# The Attention Mechanism

### Query, Key, and Value

The attention mechanism is often explained using a **Retrieval System** analogy (like a database or a search engine).

For every token in the sequence (e.g., "bank"), we generate three vectors:
1.  **Query ($Q$)**: *What am I looking for?* (e.g., "I need context to understand if I mean 'river bank' or 'money bank'.")
2.  **Key ($K$)**: *What do I contain?* (e.g., "I am the word 'river'.")
3.  **Value ($V$)**: *What information do I pass along?* (e.g., "I am a nature-related noun.")


**Score**: The Query matches against all Keys.
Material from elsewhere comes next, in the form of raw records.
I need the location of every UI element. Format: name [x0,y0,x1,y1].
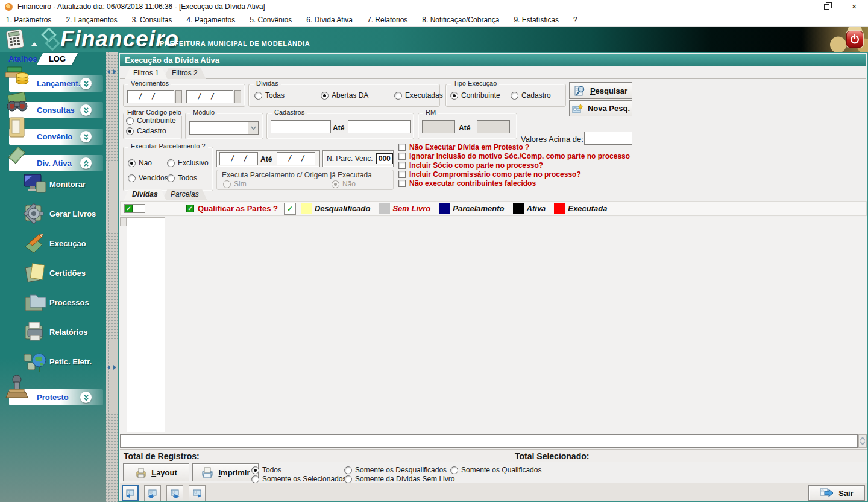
menu-convenios[interactable]: 5. Convênios [250,16,292,24]
radio-dividas-executadas[interactable]: Executadas [394,91,443,100]
radio-tipo-contribuinte[interactable]: Contribuinte [450,91,500,100]
record-navigator-bar[interactable] [120,434,858,448]
nav-first-button[interactable] [122,485,139,501]
parc-data-inicial-input[interactable]: __/__/____ [219,152,258,165]
radio-print-sem-livro[interactable]: Somente da Dívidas Sem Livro [344,475,454,483]
menu-notificacao[interactable]: 8. Notificação/Cobrança [422,16,499,24]
check-incluir-compromissario[interactable]: Incluir Compromissário como parte no pro… [398,171,581,178]
vencimento-inicial-picker-button[interactable] [175,90,182,103]
valores-acima-label: Valores Acima de: [521,135,583,144]
radio-parc-nao[interactable]: Não [128,159,152,167]
check-incluir-socio[interactable]: Incluir Sócio como parte no processo? [398,162,543,169]
expand-protesto-button[interactable] [80,392,92,403]
sidebar-item-processos[interactable]: Processos [18,290,106,314]
nav-next-button[interactable] [166,485,183,501]
minimize-button[interactable] [785,0,813,13]
results-grid[interactable] [120,217,867,434]
radio-dividas-todas[interactable]: Todas [254,91,285,100]
menu-consultas[interactable]: 3. Consultas [132,16,172,24]
imprimir-button[interactable]: Imprimir [192,463,259,481]
radio-dividas-abertas-da[interactable]: Abertas DA [321,91,368,100]
layout-button[interactable]: Layout [123,463,189,481]
nova-pesquisa-button[interactable]: Nova Pesq. [569,100,632,116]
printer-icon [22,320,48,344]
sidebar-item-gerar-livros[interactable]: Gerar Livros [18,202,106,226]
legend-label-parcelamento: Parcelamento [453,204,504,213]
close-button[interactable]: × [840,0,868,13]
form-caption: Execução da Dívida Ativa [120,54,866,66]
app-banner: Financeiro PREFEITURA MUNICIPAL DE MODEL… [0,27,868,52]
menu-estatisticas[interactable]: 9. Estatísticas [514,16,559,24]
nav-last-button[interactable] [189,485,206,501]
origem-group: Executa Parcelamento c/ Origem já Execut… [216,170,394,190]
check-nao-executar-falecidos[interactable]: Não executar contribuintes falecidos [398,180,536,187]
spinner-down-icon [860,441,866,445]
sidebar-item-monitorar[interactable]: Monitorar [18,172,106,196]
spinner-control[interactable] [858,434,867,448]
sair-button[interactable]: Sair [808,485,865,501]
radio-filtrar-contribuinte[interactable]: Contribuinte [126,116,176,125]
sidebar-item-certidoes[interactable]: Certidões [18,261,106,285]
sidebar-item-petic-eletr[interactable]: Petic. Eletr. [18,349,106,373]
collapse-div-ativa-button[interactable] [80,157,92,169]
expand-convenio-button[interactable] [80,131,92,142]
radio-parc-todos[interactable]: Todos [167,174,197,182]
menu-help[interactable]: ? [573,16,577,24]
check-ignorar-motivo[interactable]: Ignorar inclusão do motivo Sóc./Comp. co… [398,153,630,160]
vencimento-final-picker-button[interactable] [234,90,241,103]
expand-consultas-button[interactable] [80,104,92,116]
select-all-checkbox[interactable]: ✓ [124,204,145,213]
sidebar-item-relatorios[interactable]: Relatórios [18,320,106,344]
cadastros-ate-input[interactable] [348,120,411,133]
radio-filtrar-cadastro[interactable]: Cadastro [126,127,166,135]
legend-label-ativa: Ativa [527,204,546,213]
radio-print-selecionados[interactable]: Somente os Selecionados [251,475,346,483]
tab-filtros-2[interactable]: Filtros 2 [163,68,206,79]
sidebar-item-execucao[interactable]: Execução [18,231,106,255]
scroll-arrows-icon[interactable] [107,365,116,371]
rm-de-input [422,120,455,133]
radio-parc-vencidos[interactable]: Vencidos [128,174,168,182]
status-legend-bar: ✓ ✓ Qualificar as Partes ? ✓ Desqualific… [120,201,867,216]
tab-filtros-1[interactable]: Filtros 1 [125,68,168,79]
qualificar-checkbox[interactable]: ✓ [186,205,194,212]
scroll-arrows-icon[interactable] [107,69,116,75]
restore-button[interactable] [813,0,840,13]
valores-acima-input[interactable] [584,132,632,145]
expand-lancamentos-button[interactable] [80,78,92,89]
vencimento-inicial-input[interactable]: __/__/____ [127,90,174,103]
radio-print-qualificados[interactable]: Somente os Qualificados [450,466,541,474]
menu-parametros[interactable]: 1. Parâmetros [6,16,51,24]
radio-print-desqualificados[interactable]: Somente os Desqualificados [344,466,447,474]
radio-print-todos[interactable]: Todos [251,466,281,474]
chevron-down-icon [82,133,90,141]
log-tab[interactable]: LOG [37,53,78,65]
radio-tipo-cadastro[interactable]: Cadastro [511,91,551,100]
menu-pagamentos[interactable]: 4. Pagamentos [186,16,235,24]
cadastros-de-input[interactable] [271,120,331,133]
main-panel: Execução da Dívida Ativa Filtros 1 Filtr… [118,52,868,502]
application-window: Financeiro - Atualizado dia: 06/08/2018 … [0,0,868,502]
menu-lancamentos[interactable]: 2. Lançamentos [66,16,117,24]
menu-divida-ativa[interactable]: 6. Dívida Ativa [306,16,353,24]
menu-relatorios[interactable]: 7. Relatórios [367,16,407,24]
modulo-select[interactable] [189,121,259,135]
check-nao-executar-protesto[interactable]: Não Executar Dívida em Protesto ? [398,144,529,151]
legend-label-sem-livro: Sem Livro [392,204,430,213]
pesquisar-button[interactable]: Pesquisar [569,82,632,99]
sidebar: Atalhos LOG Lançament. Consultas [0,52,106,502]
monitor-icon [22,172,48,196]
tab-dividas[interactable]: Dividas [124,189,166,200]
nav-prev-button[interactable] [144,485,161,501]
parc-data-final-input[interactable]: __/__/____ [277,152,315,165]
radio-parc-exclusivo[interactable]: Exclusivo [167,159,209,167]
vencimento-final-input[interactable]: __/__/____ [186,90,233,103]
parc-ate-label: Até [260,155,272,164]
power-button[interactable] [846,31,863,48]
side-scrollbar[interactable] [106,52,118,502]
caret-up-icon[interactable] [31,42,37,46]
n-parc-venc-input[interactable]: 000 [376,153,393,164]
print-options-row: Layout Imprimir Todos Somente os Selecio… [120,462,867,483]
tab-parcelas[interactable]: Parcelas [162,189,207,200]
gear-icon [22,202,48,226]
If $Q_{\text{bank}}$ matches $K_{\text{river}}$ well, the score is high.

This results in a new vector for "bank" that is heavily enriched with the concept of "river".

The formula for Scaled Dot-Product Attention is:

$$
\text{Attention}(Q, K, V) = \text{softmax}\left(\frac{QK^T}{\sqrt{d_k}}\right)V
$$

* $QK^T$: Dot product similarity between Queries and Keys.
* $\sqrt{d_k}$: Scaling factor to prevent gradients from vanishing in the Softmax.
* Softmax: Converts raw scores to probabilities summing to 1.
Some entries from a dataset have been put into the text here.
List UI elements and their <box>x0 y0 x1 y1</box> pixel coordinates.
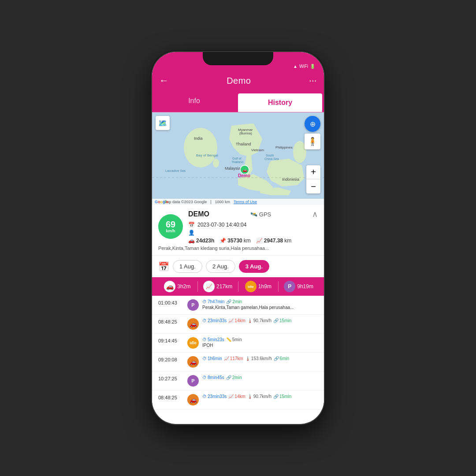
trip-entry-5[interactable]: 10:27:25 P ⏱ 8min45s 🔗 2min <box>152 372 324 390</box>
trip-entry-1[interactable]: 01:00:43 P ⏱ 7h47min 🔗 2min Perak,Kinta,… <box>152 296 324 315</box>
trip-info-6: ⏱ 23min33s 📈 14km 🌡️ 90.7km/h 🔗 15min <box>202 394 318 400</box>
phone-frame: ▲ WiFi 🔋 ← Demo ··· Info History <box>152 52 324 424</box>
stat-duration: 🚗 24d23h <box>188 238 214 244</box>
trip-time-4: 09:20:08 <box>158 356 184 362</box>
svg-text:(Burma): (Burma) <box>239 131 252 135</box>
odometer-value: 35730 <box>227 238 242 244</box>
gps-badge: 🛰️ GPS <box>250 211 271 218</box>
speed-indicator: 69 km/h <box>158 214 183 239</box>
vehicle-address: Perak,Kinta,Taman kledang suria,Hala per… <box>158 245 318 251</box>
page-title: Demo <box>227 76 251 86</box>
trip-address-1: Perak,Kinta,Taman gamelan,Hala perusahaa… <box>202 305 308 310</box>
person-row: 👤 <box>188 230 318 236</box>
vehicle-name-row: DEMO 🛰️ GPS ∧ <box>188 209 318 219</box>
trip-time-6: 08:48:25 <box>158 394 184 400</box>
tab-bar: Info History <box>152 92 324 112</box>
google-logo: Google <box>155 200 168 204</box>
map-container[interactable]: India Myanmar (Burma) Thailand Bay of Be… <box>152 112 324 205</box>
svg-point-8 <box>213 159 219 167</box>
stat-trip: 📈 2947.38 km <box>256 238 291 244</box>
trip-time-3: 09:14:45 <box>158 337 184 343</box>
map-layers-button[interactable]: 🗺️ <box>156 116 170 130</box>
svg-point-1 <box>184 128 217 167</box>
svg-text:Philippines: Philippines <box>275 145 293 149</box>
trip-badge-4: 🚗 <box>187 356 199 368</box>
summary-park: P 9h19m <box>279 281 318 292</box>
date-chip-2aug[interactable]: 2 Aug. <box>206 260 235 273</box>
calendar-icon: 📅 <box>158 261 169 272</box>
speed-value: 69 <box>166 220 175 229</box>
trip-address-3: IPOH <box>202 343 308 348</box>
trip-stats-row-1: ⏱ 7h47min 🔗 2min <box>202 299 318 304</box>
trip-stats-row-5: ⏱ 8min45s 🔗 2min <box>202 375 318 380</box>
svg-text:China Sea: China Sea <box>264 157 279 160</box>
more-button[interactable]: ··· <box>309 75 317 86</box>
trip-entry-3[interactable]: 09:14:45 Idle ⏱ 5min23s 📏 5min IPOH <box>152 334 324 353</box>
trip-badge-5: P <box>187 375 199 387</box>
map-terms[interactable]: Terms of Use <box>234 200 257 204</box>
trip-entry-2[interactable]: 08:48:25 🚗 ⏱ 23min33s 📈 14km 🌡️ 90.7km/h… <box>152 315 324 334</box>
date-chip-3aug[interactable]: 3 Aug. <box>239 260 269 273</box>
trip-info-4: ⏱ 1h6min 📈 117km 🌡️ 153.6km/h 🔗 6min <box>202 356 318 362</box>
zoom-in-button[interactable]: + <box>306 165 320 179</box>
tab-history[interactable]: History <box>238 93 322 112</box>
trip-badge-6: 🚗 <box>187 394 199 405</box>
summary-divider-2 <box>238 281 238 292</box>
svg-text:India: India <box>194 136 203 141</box>
svg-text:Thailand: Thailand <box>231 160 243 164</box>
distance-icon-circle: 📈 <box>203 281 215 292</box>
trip-info-3: ⏱ 5min23s 📏 5min IPOH <box>202 337 318 348</box>
summary-distance: 📈 217km <box>199 281 237 292</box>
recenter-button[interactable]: ⊕ <box>305 116 320 132</box>
back-button[interactable]: ← <box>159 75 169 86</box>
svg-text:Thailand: Thailand <box>236 142 251 146</box>
trip-entry-4[interactable]: 09:20:08 🚗 ⏱ 1h6min 📈 117km 🌡️ 153.6km/h… <box>152 353 324 372</box>
svg-text:Demo: Demo <box>238 173 250 178</box>
trip-distance: 2947.38 <box>264 238 283 244</box>
drive-icon-circle: 🚗 <box>164 281 175 292</box>
date-chip-1aug[interactable]: 1 Aug. <box>173 260 202 273</box>
svg-text:🚗: 🚗 <box>242 167 248 173</box>
idle-icon-circle: idle <box>245 281 257 292</box>
trip-stats: 🚗 24d23h 📌 35730 km 📈 2947.38 km <box>188 238 318 244</box>
map-data-text: Map data ©2023 Google <box>164 200 207 204</box>
user-location-button[interactable]: 🧍 <box>305 134 320 149</box>
trip-list: 01:00:43 P ⏱ 7h47min 🔗 2min Perak,Kinta,… <box>152 296 324 409</box>
summary-drive: 🚗 3h2m <box>158 281 197 292</box>
svg-text:Vietnam: Vietnam <box>251 148 264 152</box>
trip-badge-2: 🚗 <box>187 318 199 330</box>
trip-time-2: 08:48:25 <box>158 318 184 324</box>
trip-badge-3: Idle <box>187 337 199 349</box>
trip-stats-row-2: ⏱ 23min33s 📈 14km 🌡️ 90.7km/h 🔗 15min <box>202 318 318 323</box>
notch <box>203 52 273 65</box>
summary-idle: idle 1h9m <box>239 281 278 292</box>
svg-text:Bay of Bengal: Bay of Bengal <box>196 153 218 157</box>
summary-drive-time: 3h2m <box>177 283 190 290</box>
svg-text:Gulf of: Gulf of <box>232 157 242 160</box>
trip-time-5: 10:27:25 <box>158 375 184 381</box>
phone-screen: ▲ WiFi 🔋 ← Demo ··· Info History <box>152 52 324 424</box>
map-scale-label: 1000 km <box>215 200 231 204</box>
trip-stats-row-4: ⏱ 1h6min 📈 117km 🌡️ 153.6km/h 🔗 6min <box>202 356 318 361</box>
trip-entry-6[interactable]: 08:48:25 🚗 ⏱ 23min33s 📈 14km 🌡️ 90.7km/h… <box>152 390 324 409</box>
vehicle-name: DEMO <box>188 210 209 218</box>
datetime-row: 📅 2023-07-30 14:40:04 <box>188 222 318 228</box>
summary-bar: 🚗 3h2m 📈 217km idle 1h9m P <box>152 277 324 296</box>
collapse-button[interactable]: ∧ <box>312 209 318 219</box>
summary-idle-time: 1h9m <box>258 283 271 290</box>
zoom-out-button[interactable]: − <box>306 179 320 193</box>
park-icon-circle: P <box>284 281 295 292</box>
svg-text:Laccadive Sea: Laccadive Sea <box>165 169 186 172</box>
tab-info[interactable]: Info <box>152 92 236 112</box>
gps-label: GPS <box>259 211 271 218</box>
trip-info-5: ⏱ 8min45s 🔗 2min <box>202 375 318 381</box>
trip-stats-row-6: ⏱ 23min33s 📈 14km 🌡️ 90.7km/h 🔗 15min <box>202 394 318 399</box>
status-icons: ▲ WiFi 🔋 <box>293 64 315 69</box>
info-main-row: 69 km/h DEMO 🛰️ GPS ∧ 📅 2023-07-30 <box>158 209 318 244</box>
map-scale: | <box>210 200 211 204</box>
duration-value: 24d23h <box>196 238 214 244</box>
trip-stats-row-3: ⏱ 5min23s 📏 5min <box>202 337 318 342</box>
map-svg: India Myanmar (Burma) Thailand Bay of Be… <box>152 112 324 205</box>
summary-park-time: 9h19m <box>297 283 313 290</box>
summary-distance-value: 217km <box>216 283 232 290</box>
### Efficient Multi-Head Attention

BERT uses **12 attention heads**. This allows the model to focus on different aspects of language simultaneously (e.g., Head 1 could focus on grammar, Head 2 on vocabulary, Head 3 on sentence structure, etc.).

**Naive Implementation (Slow):**
Creating 12 separate `nn.Linear` layers and looping over them is inefficient because GPUs prefer large matrix operations over many small ones.

**Vectorized Implementation (Fast):**
We use **one giant matrix** for all heads and then use tensor reshaping to split them virtually.

1.  **Project:** Multiply input $x$ (size 768) by a large weight matrix $W^Q$ (size $768 \times 768$).
2.  **Reshape:** Split the result into 12 chunks of size 64.
    * Shape change: `[Batch, Seq, 768]` $\to$ `[Batch, Seq, 12, 64]`
3.  **Permute:** Swap axes so "Heads" is its own dimension.
    * Shape change: `[Batch, 12, Seq, 64]`

Now, a single matrix multiplication `matmul` computes attention for all 12 heads in parallel.